Second loyalty: His pilgrim Church on Earth--when it functions as it ought, as the Christian church most fully revealed. (Which churches this applies to in my mind, and in what degree, depends on the degree to which they are one, holy, catholic and apostolic.)
Third loyalty: Family and friends. Except in rare circumstances, this loyalty ultimately goes in that order.
Fourth loyalty: Humanity in general.
Fifth loyalty: United States of America.

To be honest, I'm not even sure the USA gets spot #5. I think maybe that spot belongs to Creation. Part of my point is, it was an interesting exercise. But I definitely noticed, while doing it: My country comes out nowhere near the top! This doesn't mean I'm unpatriotic, but it does mean that government, however well intentioned or well executed, never takes precedence over humanity or God. Christ, the Church, and people take precedence. (A note on loyalty #2 is that the "as it ought" was added expressly to make clear that when the Church abuses people, as it, being a human institution, does, my loyalty is to the persons being abused rather than the malfunctioning church.)

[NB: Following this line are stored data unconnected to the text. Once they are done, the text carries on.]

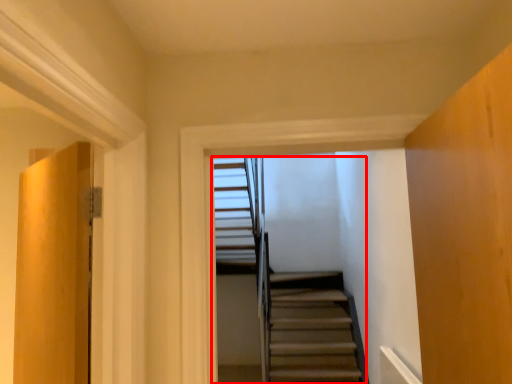 Question: From the image's perspective, where is stairs (annotated by the red box) located relative to door?

Choices:
 (A) above
 (B) below

Answer: (A) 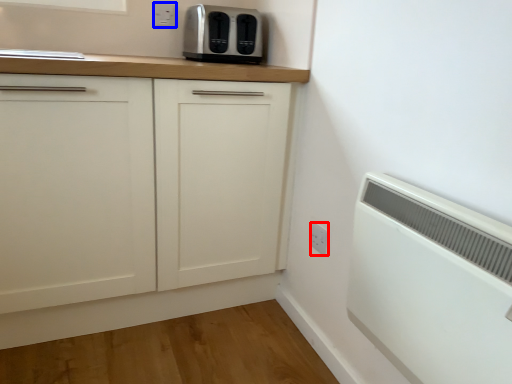 Question: Which object appears farthest to the camera in this image, electric outlet (highlighted by a red box) or electric outlet (highlighted by a blue box)?

Choices:
 (A) electric outlet
 (B) electric outlet

Answer: (B)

Now to be fair there are two things on this list I'm unsure of. (1) I feel like maybe #3 and #4 should be combined, if I'm really talking about the Christian ethic, not just what I happen to do as a Christian. (2) I'm not sure if #2 and #3 are in their correct relative places; I already listed one special circumstance where #3 trumps #2. However, for theological reasons I believe they are at present in the correct place, in the sense that the demands of the community of faith, when it functions in correct proportion to its needs and the needs of humanity at large, take precedence over the demands of other institutions and persons.

There is one thing, however, I am sure of, which is that if all these things could be properly ordered in one's life, there would be the need for only one loyalty, with all others absorbed under its banner: Loyalty to our Lord Jesus.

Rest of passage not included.